Things got even more turbulent in Virginia on Wednesday when Attorney General Mark Herring, a Democrat who is second in line for the governorship, admitted to dressing in blackface when he was in college. Herring put out a statement saying that in 1980, when he was 19, “some friends suggested we attend a party dressed like rappers we listened to at the time, like Kurtis Blow, and perform a song.”
Herring added that, “It sounds ridiculous even now writing it. But because of our ignorance and glib attitudes—and because we did not have an appreciation for the experiences and perspectives of others—we dressed up and put on wigs and brown makeup.” The attorney general said this was a “onetime occurrence” that “clearly shows that, as a young man, I had a callous and inexcusable lack of awareness and insensitivity to the pain my behavior could inflict on others.”
Herring’s announcement comes during a very chaotic week in Virginia. On Friday, a racist photograph from Democratic Gov. Ralph Northam’s 1984 medical school yearbook page surfaced that showed a pair of men, with one dressed in a KKK robe and hood and another wearing blackface.

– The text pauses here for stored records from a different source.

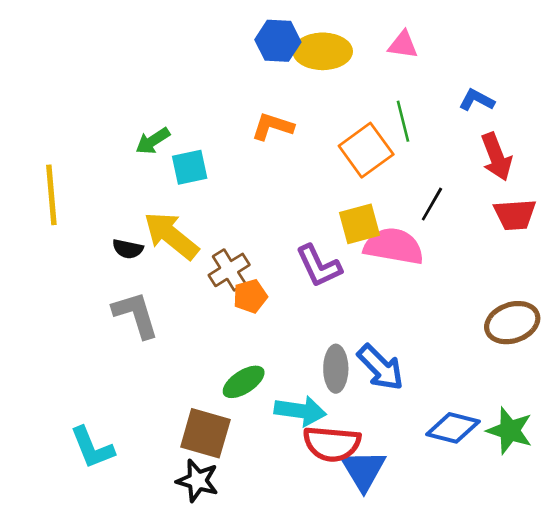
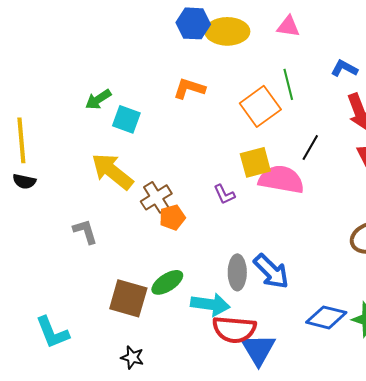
cyan square: (190, 167) -> (126, 119), turned 32
black semicircle: (128, 249) -> (24, 181), moved
purple L-shape: (319, 266) -> (224, 194), size x0.6
gray L-shape: (136, 315) -> (85, 231), size x0.7
brown square: (205, 433) -> (128, 298), moved
black star: (198, 481) -> (132, 357), size x0.7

Northam initially apologized “for the decision I made to appear as I did in this photo.”
However, Northam reversed himself the next day, denying that either figure was him even as he confessed that he had worn blackface at a dance contest, also in 1984, where he sought to impersonate Michael Jackson. Northam has resisted near-universal calls for his resignation, and the Washington Post reported Tuesday night that he has even considered leaving the Democratic Party and attempting to govern the state as an independent.
Democratic Lt. Gov. Justin Fairfax would become governor if Northam were to resign, but he’s dealing with his own problem. Back in 2017, a woman now identified as Vanessa Tyson told the Washington Post that Fairfax had sexually assaulted her at the 2004 Democratic National Convention, an encounter Fairfax described as consensual. The allegations were not public until a few days ago when they appeared in the conservative site Big League Politics and Fairfax denied them. The Post soon said they had chosen not to run this story after Tyson approached the paper following Fairfax's win in 2017 because it could not corroborate her account, nor could it find "similar complaints of sexual misconduct" against Fairfax.
Fairfax has continued to deny any wrongdoing and so far, Virginia Democrats have adopted a wait-and-see attitude rather than call for his resignation. However, on Wednesday at around the same time the Herring story was breaking, NBC reported that Fairfax had angrily declared, “Fuck that bitch” during a private meeting on Monday regarding his accuser. Fairfax’s chief of staff soon said this report was “[a]bsolutely not true. I was there.”